[I18n-sig] Re: [Python-Dev] Unicode debate

Guido van Rossum guido@python.org
Mon, 01 May 2000 14:02:32 -0400


[Guido]
> > And this is exactly why encodings will remain important: entities
> > encoded in ISO-2022-JP have no compelling reason to be recoded
> > permanently into ISO10646, and there are lots of forces that make it
> > convenient to keep it encoded in ISO-2022-JP (like existing tools).

[Paul]
> You cannot recode an ISO-2022-JP document into ISO10646 because 10646 is
> a character *set* and not an encoding. ISO-2022-JP says how you should
> represent characters in terms of bits and bytes. ISO10646 defines a
> mapping from integers to characters.

OK.  I really meant recoding in UTF-8 -- I maintain that there are
lots of forces that prevent recoding most ISO-2022-JP documents in
UTF-8.

> They are both important, but separate. I think that this automagical
> re-encoding conflates them.

Who is proposing any automagical re-encoding?

Are you sure you understand what we are arguing about?

*I* am not even sure what we are arguing about.

I am simply saying that 8-bit strings (literals or otherwise) in
Python have always been able to contain encoded strings.

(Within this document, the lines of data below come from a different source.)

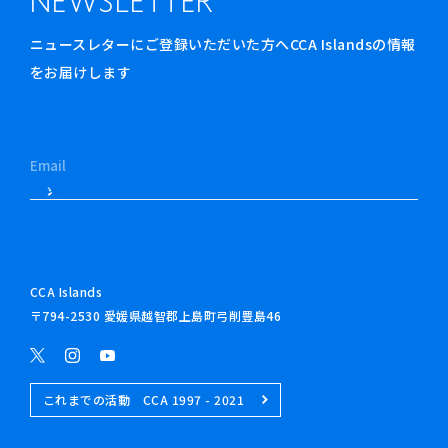
NEWSLETTER
ニュースレターにご登録いただいた方へCCA Islandsの情報
をお届けします
CCA Islands
〒794-2530 愛媛県越智郡上島町弓削豊島46
これまでの活動 CCA 1997 - 2021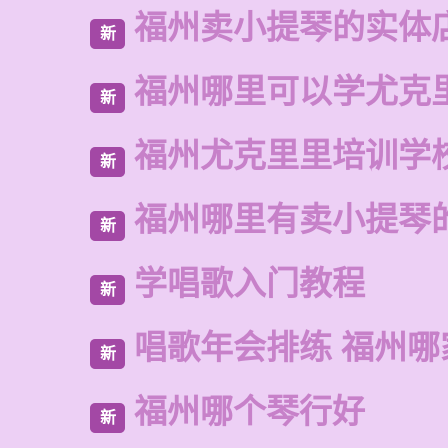
福州卖小提琴的实体
新
福州哪里可以学尤克
新
福州尤克里里培训学
新
福州哪里有卖小提琴
新
学唱歌入门教程
新
唱歌年会排练 福州哪
新
福州哪个琴行好
新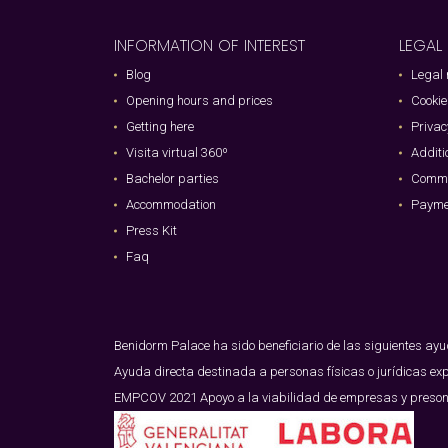
INFORMATION OF INTEREST
LEGAL
Blog
Legal 
Opening hours and prices
Cookie
Getting here
Privac
Visita virtual 360º
Additi
Bachelor parties
Commu
Accommodation
Paymen
Press Kit
Faq
Benidorm Palace ha sido beneficiario de las siguientes ay
Ayuda directa destinada a personas físicas o jurídicas ex
EMPCOV 2021 Apoyo a la viabilidad de empresas y preson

Earlier, you quoted some reference documentation that defines 8-bit
strings as containing characters.  That's taken out of context -- this
was written in a time when there was (for most people anyway) no
difference between characters and bytes, and I really meant bytes.
There's plenty of use of 8-bit Python strings for non-character uses
so your "proof" that 8-bit strings should contain "characters"
according to your definition is invalid.

--Guido van Rossum (home page: http://www.python.org/~guido/)